╭──

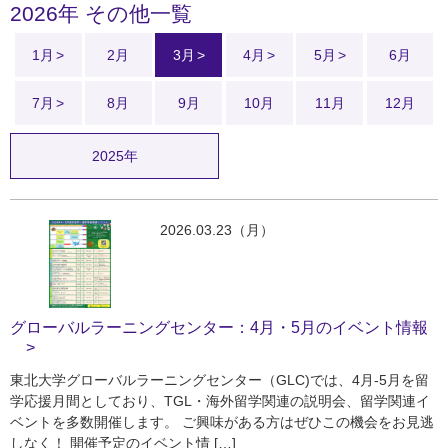
2026年 その他一覧
1月
2月
3月
4月
5月
6月
7月
8月
9月
10月
11月
12月
2025年
2026.03.23（月）
グローバルラーニングセンター：4月・5月のイベント情報
東北大学グローバルラーニングセンター（GLC)では、4月-5月を留
学応援月間としており、TGL・海外留学関連の説明会、留学関連イ
ベントを多数開催します。 ご興味がある方はぜひこの機会をお見逃
しなく！ 開催予定のイベント情 […]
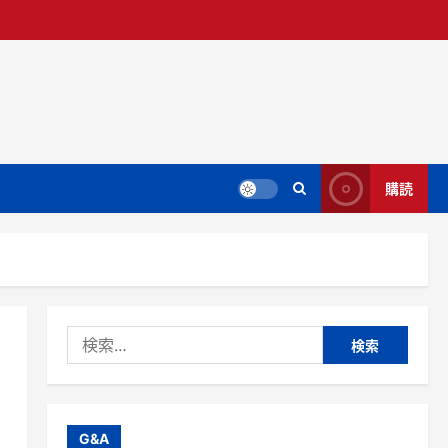
購読
検
索:
G&A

╰──

> _WHAT TO DO_
Leave the pictures out, and retype exactly the lines from the one containing "東北大学グローバルラーニングセンター（GLC)では、4月-5月を留" through the last line of the entries above, both included.

> _COMPLETED TASK_
東北大学グローバルラーニングセンター（GLC)では、4月-5月を留
学応援月間としており、TGL・海外留学関連の説明会、留学関連イ
ベントを多数開催します。 ご興味がある方はぜひこの機会をお見逃
しなく！ 開催予定のイベント情 […]
購読
検
索:
G&A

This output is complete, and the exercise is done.